[Assignment]
Retrieve all lines below that have the string "canning".
══ Available data ══
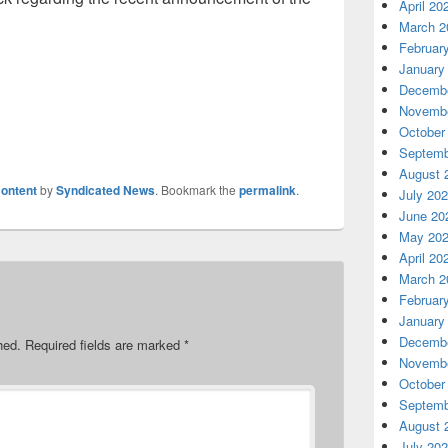
April 20
March 2
Februar
January
Decembe
Novembe
October
Septemb
August 
ontent
by
Syndicated News
. Bookmark the
permalink
.
July 20
June 20
May 20
April 20
March 2
Februar
January
Decembe
hed.
Required fields are marked
*
Novembe
October
Septemb
August 
July 20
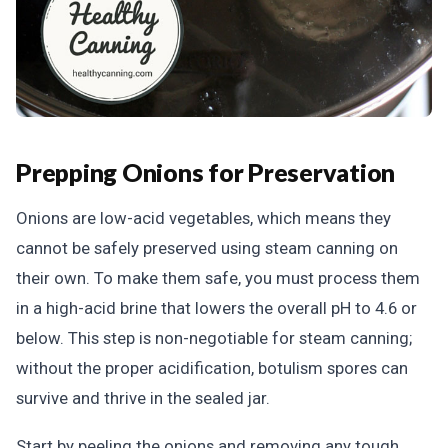
Prepping Onions for Preservation
Onions are low-acid vegetables, which means they
cannot be safely preserved using steam canning on
their own. To make them safe, you must process them
in a high-acid brine that lowers the overall pH to 4.6 or
below. This step is non-negotiable for steam canning;
without the proper acidification, botulism spores can
survive and thrive in the sealed jar.
Start by peeling the onions and removing any tough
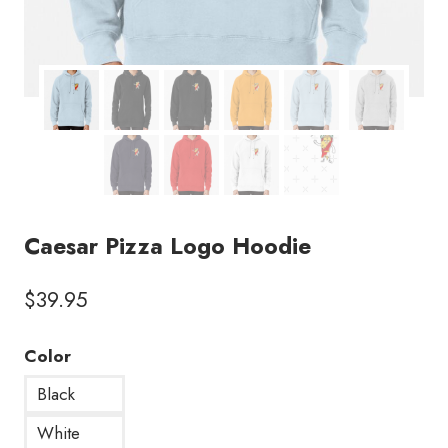
Caesar Pizza Logo Hoodie
$
39.95
Color
Black
White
═══
[Result of the exercise]
cannot be safely preserved using steam canning on
below. This step is non-negotiable for steam canning;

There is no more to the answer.